Exercise :: Transcribe the data. Leave out nothing.
------------------------------------
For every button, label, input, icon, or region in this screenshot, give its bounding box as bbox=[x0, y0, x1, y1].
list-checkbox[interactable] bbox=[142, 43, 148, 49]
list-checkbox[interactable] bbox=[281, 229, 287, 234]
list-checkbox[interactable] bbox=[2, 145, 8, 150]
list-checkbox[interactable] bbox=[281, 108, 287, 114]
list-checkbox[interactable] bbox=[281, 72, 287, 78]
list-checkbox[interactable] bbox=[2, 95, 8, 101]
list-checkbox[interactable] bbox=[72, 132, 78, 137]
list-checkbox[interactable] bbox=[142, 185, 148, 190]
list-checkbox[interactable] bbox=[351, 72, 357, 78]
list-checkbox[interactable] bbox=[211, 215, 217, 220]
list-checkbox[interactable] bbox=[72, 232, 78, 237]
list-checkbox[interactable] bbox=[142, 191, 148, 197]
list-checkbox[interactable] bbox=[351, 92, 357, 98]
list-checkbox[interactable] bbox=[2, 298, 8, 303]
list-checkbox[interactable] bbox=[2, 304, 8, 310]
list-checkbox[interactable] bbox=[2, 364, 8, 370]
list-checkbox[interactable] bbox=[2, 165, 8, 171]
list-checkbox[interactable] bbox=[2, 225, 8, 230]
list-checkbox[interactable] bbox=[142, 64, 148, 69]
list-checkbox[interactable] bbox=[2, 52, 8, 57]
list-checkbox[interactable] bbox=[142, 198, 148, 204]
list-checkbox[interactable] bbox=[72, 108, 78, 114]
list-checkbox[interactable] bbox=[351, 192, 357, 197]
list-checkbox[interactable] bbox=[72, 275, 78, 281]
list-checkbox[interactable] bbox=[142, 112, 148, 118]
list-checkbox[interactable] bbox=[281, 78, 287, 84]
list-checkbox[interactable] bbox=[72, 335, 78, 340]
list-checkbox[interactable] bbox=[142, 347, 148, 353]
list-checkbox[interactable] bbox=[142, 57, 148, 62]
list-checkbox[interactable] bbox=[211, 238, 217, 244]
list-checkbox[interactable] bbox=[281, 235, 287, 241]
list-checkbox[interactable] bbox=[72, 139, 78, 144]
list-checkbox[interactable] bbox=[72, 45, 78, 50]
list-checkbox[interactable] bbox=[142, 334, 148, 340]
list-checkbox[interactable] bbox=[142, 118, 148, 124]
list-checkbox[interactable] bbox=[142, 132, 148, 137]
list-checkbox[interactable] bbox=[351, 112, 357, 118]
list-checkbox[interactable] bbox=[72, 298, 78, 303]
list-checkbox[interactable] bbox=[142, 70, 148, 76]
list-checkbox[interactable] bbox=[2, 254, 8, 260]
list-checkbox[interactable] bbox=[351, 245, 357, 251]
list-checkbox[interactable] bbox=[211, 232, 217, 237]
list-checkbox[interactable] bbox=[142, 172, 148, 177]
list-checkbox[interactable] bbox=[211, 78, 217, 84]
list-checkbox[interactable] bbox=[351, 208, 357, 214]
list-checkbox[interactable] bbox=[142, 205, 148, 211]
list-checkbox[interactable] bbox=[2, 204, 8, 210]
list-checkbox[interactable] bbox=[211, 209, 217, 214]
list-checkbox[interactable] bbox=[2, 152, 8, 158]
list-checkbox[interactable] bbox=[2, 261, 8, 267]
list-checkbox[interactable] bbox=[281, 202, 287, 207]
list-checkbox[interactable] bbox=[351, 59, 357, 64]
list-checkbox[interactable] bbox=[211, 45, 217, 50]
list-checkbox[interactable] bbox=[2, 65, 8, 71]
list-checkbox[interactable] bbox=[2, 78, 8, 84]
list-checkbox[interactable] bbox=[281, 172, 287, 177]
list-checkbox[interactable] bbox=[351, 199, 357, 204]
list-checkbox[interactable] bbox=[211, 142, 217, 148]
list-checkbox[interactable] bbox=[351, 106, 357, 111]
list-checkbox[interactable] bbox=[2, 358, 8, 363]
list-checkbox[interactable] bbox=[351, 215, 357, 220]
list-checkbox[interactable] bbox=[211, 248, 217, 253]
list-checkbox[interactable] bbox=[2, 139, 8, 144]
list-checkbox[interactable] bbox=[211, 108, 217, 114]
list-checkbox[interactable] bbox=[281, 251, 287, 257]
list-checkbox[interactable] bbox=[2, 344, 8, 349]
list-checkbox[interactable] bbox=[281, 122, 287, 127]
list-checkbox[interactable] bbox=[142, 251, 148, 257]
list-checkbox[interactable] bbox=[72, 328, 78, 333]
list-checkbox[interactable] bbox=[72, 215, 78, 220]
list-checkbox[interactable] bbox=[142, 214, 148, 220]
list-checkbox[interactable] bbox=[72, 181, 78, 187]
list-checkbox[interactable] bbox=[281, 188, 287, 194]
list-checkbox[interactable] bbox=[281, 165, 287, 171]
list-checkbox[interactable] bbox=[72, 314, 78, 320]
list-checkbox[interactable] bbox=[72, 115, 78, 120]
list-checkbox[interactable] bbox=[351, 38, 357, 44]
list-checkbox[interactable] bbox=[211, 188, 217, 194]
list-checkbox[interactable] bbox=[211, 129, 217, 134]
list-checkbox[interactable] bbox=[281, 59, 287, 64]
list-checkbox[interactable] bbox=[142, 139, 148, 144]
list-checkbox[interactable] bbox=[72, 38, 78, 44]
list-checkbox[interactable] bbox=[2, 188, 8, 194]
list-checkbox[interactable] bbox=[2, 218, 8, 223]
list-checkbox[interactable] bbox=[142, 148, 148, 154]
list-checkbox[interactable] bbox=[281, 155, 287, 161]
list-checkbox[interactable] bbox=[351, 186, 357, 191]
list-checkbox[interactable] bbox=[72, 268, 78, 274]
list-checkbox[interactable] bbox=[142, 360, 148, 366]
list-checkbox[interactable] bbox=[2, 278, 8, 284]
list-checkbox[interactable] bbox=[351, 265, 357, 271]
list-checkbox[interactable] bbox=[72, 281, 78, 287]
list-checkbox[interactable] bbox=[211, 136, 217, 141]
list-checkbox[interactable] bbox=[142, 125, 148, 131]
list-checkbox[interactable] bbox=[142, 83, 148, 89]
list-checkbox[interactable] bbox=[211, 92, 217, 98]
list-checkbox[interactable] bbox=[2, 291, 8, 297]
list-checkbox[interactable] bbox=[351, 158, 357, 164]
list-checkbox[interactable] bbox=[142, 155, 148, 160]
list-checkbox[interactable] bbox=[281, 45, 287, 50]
------------------------------------
Written answer ::
For every button, label, input, icon, or region in this screenshot, give its bounding box as bbox=[x0, y0, x1, y1].
list-checkbox[interactable] bbox=[142, 43, 148, 49]
list-checkbox[interactable] bbox=[281, 229, 287, 234]
list-checkbox[interactable] bbox=[2, 145, 8, 150]
list-checkbox[interactable] bbox=[281, 108, 287, 114]
list-checkbox[interactable] bbox=[281, 72, 287, 78]
list-checkbox[interactable] bbox=[2, 95, 8, 101]
list-checkbox[interactable] bbox=[72, 132, 78, 137]
list-checkbox[interactable] bbox=[142, 185, 148, 190]
list-checkbox[interactable] bbox=[351, 72, 357, 78]
list-checkbox[interactable] bbox=[211, 215, 217, 220]
list-checkbox[interactable] bbox=[72, 232, 78, 237]
list-checkbox[interactable] bbox=[142, 191, 148, 197]
list-checkbox[interactable] bbox=[351, 92, 357, 98]
list-checkbox[interactable] bbox=[2, 298, 8, 303]
list-checkbox[interactable] bbox=[2, 304, 8, 310]
list-checkbox[interactable] bbox=[2, 364, 8, 370]
list-checkbox[interactable] bbox=[2, 165, 8, 171]
list-checkbox[interactable] bbox=[2, 225, 8, 230]
list-checkbox[interactable] bbox=[142, 64, 148, 69]
list-checkbox[interactable] bbox=[2, 52, 8, 57]
list-checkbox[interactable] bbox=[142, 198, 148, 204]
list-checkbox[interactable] bbox=[72, 108, 78, 114]
list-checkbox[interactable] bbox=[351, 192, 357, 197]
list-checkbox[interactable] bbox=[72, 275, 78, 281]
list-checkbox[interactable] bbox=[142, 112, 148, 118]
list-checkbox[interactable] bbox=[281, 78, 287, 84]
list-checkbox[interactable] bbox=[72, 335, 78, 340]
list-checkbox[interactable] bbox=[142, 347, 148, 353]
list-checkbox[interactable] bbox=[142, 57, 148, 62]
list-checkbox[interactable] bbox=[211, 238, 217, 244]
list-checkbox[interactable] bbox=[281, 235, 287, 241]
list-checkbox[interactable] bbox=[72, 139, 78, 144]
list-checkbox[interactable] bbox=[72, 45, 78, 50]
list-checkbox[interactable] bbox=[142, 334, 148, 340]
list-checkbox[interactable] bbox=[142, 118, 148, 124]
list-checkbox[interactable] bbox=[142, 132, 148, 137]
list-checkbox[interactable] bbox=[351, 112, 357, 118]
list-checkbox[interactable] bbox=[72, 298, 78, 303]
list-checkbox[interactable] bbox=[142, 70, 148, 76]
list-checkbox[interactable] bbox=[2, 254, 8, 260]
list-checkbox[interactable] bbox=[351, 245, 357, 251]
list-checkbox[interactable] bbox=[211, 232, 217, 237]
list-checkbox[interactable] bbox=[142, 172, 148, 177]
list-checkbox[interactable] bbox=[211, 78, 217, 84]
list-checkbox[interactable] bbox=[351, 208, 357, 214]
list-checkbox[interactable] bbox=[142, 205, 148, 211]
list-checkbox[interactable] bbox=[2, 204, 8, 210]
list-checkbox[interactable] bbox=[211, 209, 217, 214]
list-checkbox[interactable] bbox=[2, 152, 8, 158]
list-checkbox[interactable] bbox=[2, 261, 8, 267]
list-checkbox[interactable] bbox=[281, 202, 287, 207]
list-checkbox[interactable] bbox=[351, 59, 357, 64]
list-checkbox[interactable] bbox=[211, 45, 217, 50]
list-checkbox[interactable] bbox=[2, 65, 8, 71]
list-checkbox[interactable] bbox=[2, 78, 8, 84]
list-checkbox[interactable] bbox=[281, 172, 287, 177]
list-checkbox[interactable] bbox=[351, 199, 357, 204]
list-checkbox[interactable] bbox=[211, 142, 217, 148]
list-checkbox[interactable] bbox=[351, 106, 357, 111]
list-checkbox[interactable] bbox=[2, 358, 8, 363]
list-checkbox[interactable] bbox=[351, 215, 357, 220]
list-checkbox[interactable] bbox=[211, 248, 217, 253]
list-checkbox[interactable] bbox=[2, 139, 8, 144]
list-checkbox[interactable] bbox=[211, 108, 217, 114]
list-checkbox[interactable] bbox=[281, 251, 287, 257]
list-checkbox[interactable] bbox=[2, 344, 8, 349]
list-checkbox[interactable] bbox=[281, 122, 287, 127]
list-checkbox[interactable] bbox=[142, 251, 148, 257]
list-checkbox[interactable] bbox=[72, 328, 78, 333]
list-checkbox[interactable] bbox=[72, 215, 78, 220]
list-checkbox[interactable] bbox=[142, 214, 148, 220]
list-checkbox[interactable] bbox=[72, 181, 78, 187]
list-checkbox[interactable] bbox=[281, 188, 287, 194]
list-checkbox[interactable] bbox=[281, 165, 287, 171]
list-checkbox[interactable] bbox=[72, 314, 78, 320]
list-checkbox[interactable] bbox=[72, 115, 78, 120]
list-checkbox[interactable] bbox=[351, 38, 357, 44]
list-checkbox[interactable] bbox=[211, 188, 217, 194]
list-checkbox[interactable] bbox=[211, 129, 217, 134]
list-checkbox[interactable] bbox=[281, 59, 287, 64]
list-checkbox[interactable] bbox=[142, 139, 148, 144]
list-checkbox[interactable] bbox=[72, 38, 78, 44]
list-checkbox[interactable] bbox=[2, 188, 8, 194]
list-checkbox[interactable] bbox=[2, 218, 8, 223]
list-checkbox[interactable] bbox=[142, 148, 148, 154]
list-checkbox[interactable] bbox=[281, 155, 287, 161]
list-checkbox[interactable] bbox=[351, 186, 357, 191]
list-checkbox[interactable] bbox=[72, 268, 78, 274]
list-checkbox[interactable] bbox=[142, 360, 148, 366]
list-checkbox[interactable] bbox=[2, 278, 8, 284]
list-checkbox[interactable] bbox=[351, 265, 357, 271]
list-checkbox[interactable] bbox=[72, 281, 78, 287]
list-checkbox[interactable] bbox=[211, 136, 217, 141]
list-checkbox[interactable] bbox=[142, 125, 148, 131]
list-checkbox[interactable] bbox=[142, 83, 148, 89]
list-checkbox[interactable] bbox=[211, 92, 217, 98]
list-checkbox[interactable] bbox=[2, 291, 8, 297]
list-checkbox[interactable] bbox=[351, 158, 357, 164]
list-checkbox[interactable] bbox=[142, 155, 148, 160]
list-checkbox[interactable] bbox=[281, 45, 287, 50]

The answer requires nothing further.